Chronik/Österreich

Dreijähriger lag tot in Wohnung: "Das Kind ist verhungert"

Es muss ein unfassbares Martyrium gewesen sein, das ein Kleinkind im Bezirk Kufstein durchlitten hat, bis sein Vater am Morgen des Pfingstmontags die Rettungskräfte alarmiert. „Sie haben den Buben leblos vorgefunden und konnten nur noch seinen Tod feststellen“, sagt Hansjörg Mayr, Sprecher der Staatsanwaltschaft. 

Die ermittelt nun wegen des Verdachts des Mordes gegen die in einem Dorf im Tiroler Unterland lebenden Eltern – 26 bzw. 25 Jahre alt. Denn das vorläufige Ergebnis einer am Dienstag durchgeführten Obduktion an der Leiche des Kindes hat laut Mayr „den optischen Eindruck bestätigt“, der sich den Einsatzkräften bot. 

"Massiv unterernährt"

„Der Bub war massiv unterernährt.

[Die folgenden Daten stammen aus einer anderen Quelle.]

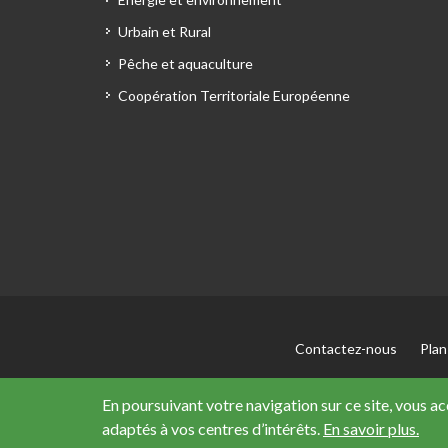
Urbain et Rural
Pêche et aquaculture
Coopération Territoriale Européenne
Contactez-nous
Plan
En poursuivant votre navigation sur ce site, vous a
adaptés à vos centres d’intérêts.
En savoir plus.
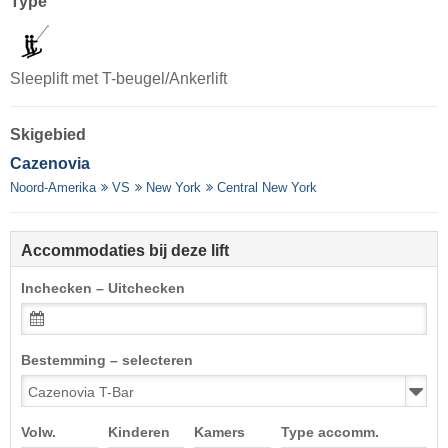
Type
Sleeplift met T-beugel/Ankerlift
Skigebied
Cazenovia
Noord-Amerika
VS
New York
Central New York
Accommodaties bij deze lift
Inchecken – Uitchecken
Bestemming – selecteren
Volw.
Kinderen
Kamers
Type accomm.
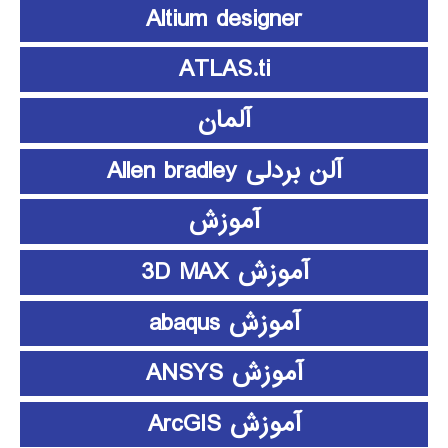
Altium designer
ATLAS.ti
آلمان
آلن بردلی Allen bradley
آموزش
آموزش 3D MAX
آموزش abaqus
آموزش ANSYS
آموزش ArcGIS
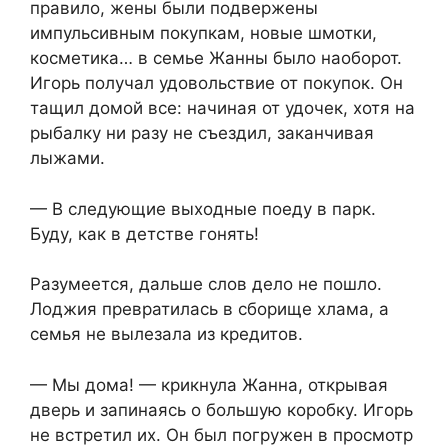
правило, жены были подвержены
импульсивным покупкам, новые шмотки,
косметика… в семье Жанны было наоборот.
Игорь получал удовольствие от покупок. Он
тащил домой все: начиная от удочек, хотя на
рыбалку ни разу не съездил, заканчивая
лыжами.
— В следующие выходные поеду в парк.
Буду, как в детстве гонять!
Разумеется, дальше слов дело не пошло.
Лоджия превратилась в сборище хлама, а
семья не вылезала из кредитов.
— Мы дома! — крикнула Жанна, открывая
дверь и запинаясь о большую коробку. Игорь
не встретил их. Он был погружен в просмотр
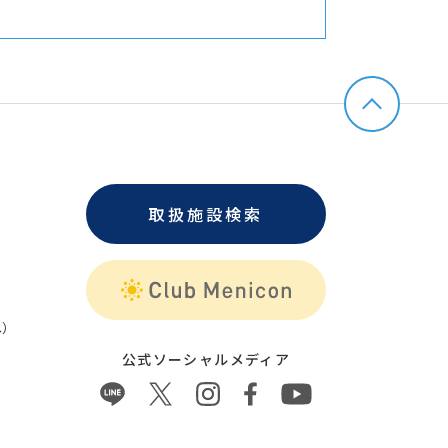
取扱施設検索
）
公式ソーシャルメディア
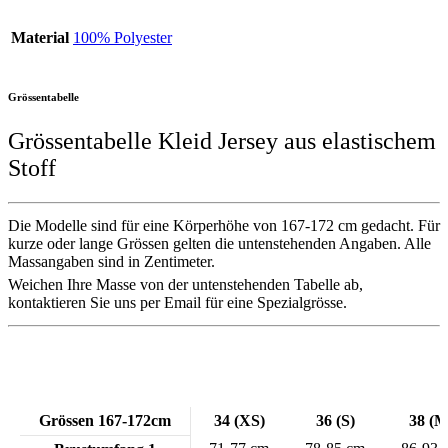
Material
100% Polyester
Grössentabelle
Grössentabelle Kleid Jersey aus elastischem
Stoff
Die Modelle sind für eine Körperhöhe von 167-172 cm gedacht. Für
kurze oder lange Grössen gelten die untenstehenden Angaben. Alle
Massangaben sind in Zentimeter.
Weichen Ihre Masse von der untenstehenden Tabelle ab,
kontaktieren Sie uns per Email für eine Spezialgrösse.
Grössen 167-172cm
34 (XS)
36 (S)
38 (M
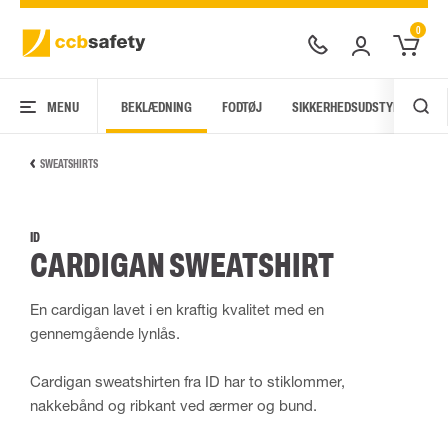
0
MENU
BEKLÆDNING
FODTØJ
SIKKERHEDSUDSTYR
AR
SWEATSHIRTS
ID
CARDIGAN SWEATSHIRT
En cardigan lavet i en kraftig kvalitet med en
gennemgående lynlås.
Cardigan sweatshirten fra ID har to stiklommer,
nakkebånd og ribkant ved ærmer og bund.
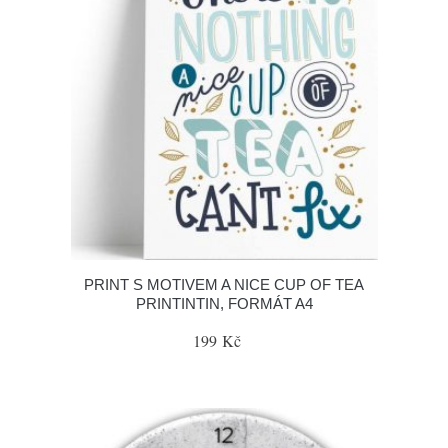
PRINT S MOTIVEM A NICE CUP OF TEA
PRINTINTIN, FORMÁT A4
199 Kč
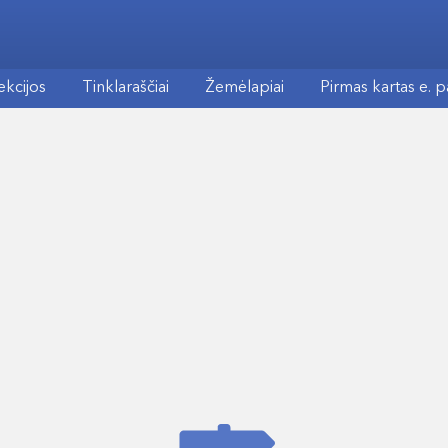
ekcijos
Tinklaraščiai
Žemėlapiai
Pirmas kartas e. 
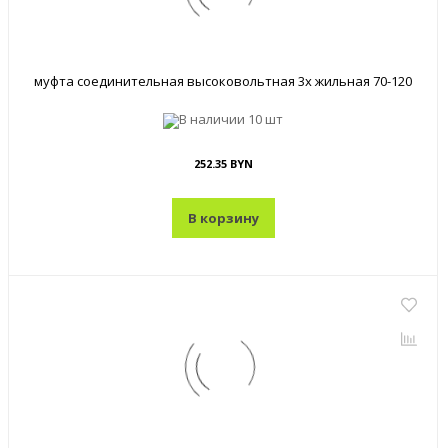
муфта соединительная высоковольтная 3х жильная 70-120
В наличии
10 шт
252.35 BYN
В корзину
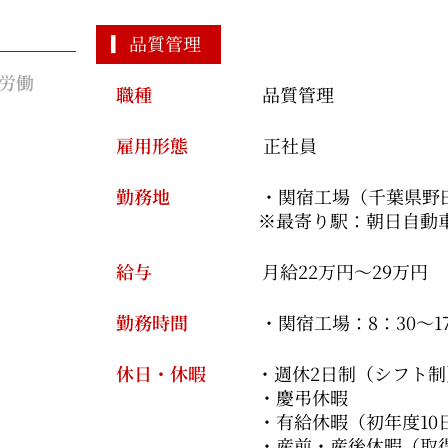
▎品質管理
労働
職種
品質管理
雇用形態
正社員
勤務地
・関宿工場（千葉県野田
※最寄り駅：朝日自動車 新
給与
月給22万円～29万円
勤務時間
・関宿工場：8：30～17
休日・休暇
・週休2日制（シフト制
・慶弔休暇
・有給休暇（初年度10日
・産前・産後休暇（取得実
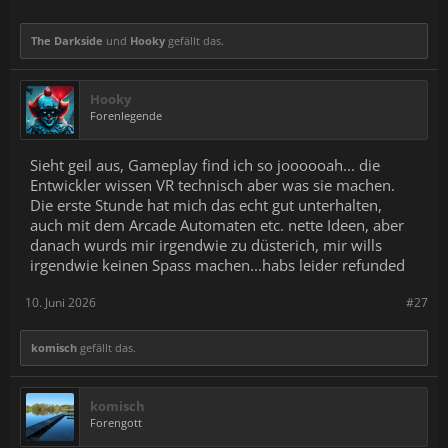
The Darkside
und
Hooky
gefällt das.
Hooky
Forenlegende
Sieht geil aus, Gameplay find ich so joooooah... die
Entwickler wissen VR technisch aber was sie machen.
Die erste Stunde hat mich das echt gut unterhalten,
auch mit dem Arcade Automaten etc. nette Ideen, aber
danach wurds mir irgendwie zu düsterich, mir wills
irgendwie keinen Spass machen...habs leider refunded
10. Juni 2026
#27
komisch
gefällt das.
komisch
Forengott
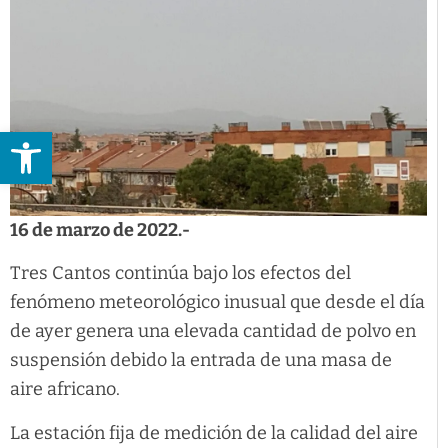
Abrir barra de herramientas
16 de marzo de 2022.-
Tres Cantos continúa bajo los efectos del
fenómeno meteorológico inusual que desde el día
de ayer genera una elevada cantidad de polvo en
suspensión debido la entrada de una masa de
aire africano.
La estación fija de medición de la calidad del aire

Mit anderen Worten: Das Kind ist verhungert. So etwas passiert nicht von heute auf morgen“, sagt der Sprecher der Anklagebehörde, warum davon auszugehen sei, „dass die Eltern den Tod des Buben billigend in Kauf genommen haben.“

Sie konnten vorerst noch nicht einvernommen werden, befanden sich wegen eines psychischen Ausnahmezustands bis Mittwoch in einem Krankenhaus in Behandlung. Das Paar wurde inzwischen auf Anordnung der Staatsanwaltschaft festgenommen und sollen nun auch von den Ermittlern befragt werden.

Keine Mangelerscheinungen

Drei weitere Kinder des Paares – drei Mädchen im Alter von ein, drei und sechs Jahren – befinden sich in der Obhut der Kinder- und Jugendhilfe. Bei der Dreijährigen handelt es sich um die Zwillingsschwester des toten Buben. „Die Kinder weisen keine Mangelerscheinungen auf“, so Mayr auf Nachfrage. 

Die Eltern, es handelt sich um zwei österreichische Staatsbürger, seien laut derzeitigem Kenntnisstand „bis jetzt unauffällig gewesen“. Zur Frage, in welchen Verhältnissen die Familie gelebt hat – etwa in einem Mehrparteien- oder einem Einfamilienhaus – wollte der Sprecher der Staatsanwaltschaft vorerst keine näheren Angaben machen. 

Ein vorheriger Kontakt mit der Kinder- und Jugendhilfe habe seines Wissens nach nicht bestanden. Das wurde auch seitens des Landes betont. Eine Meldung der Kinder- und Jugendhilfe sei nach derzeit vorliegenden Informationen zu keinem Zeitpunkt erfolgt, hieß es. Die Geschwister seien nach einer ersten körperlichen Abklärung wohlauf. 

Viele Fragen offen

Wie das Leiden des Buben unentdeckt bleiben konnte, warum niemand Schreie gehört hat, bleibt vorerst ungewiss. „Das sind Fragen, die wir uns jetzt alles stellen und die wir jetzt klären wollen“, sagt Mayr. 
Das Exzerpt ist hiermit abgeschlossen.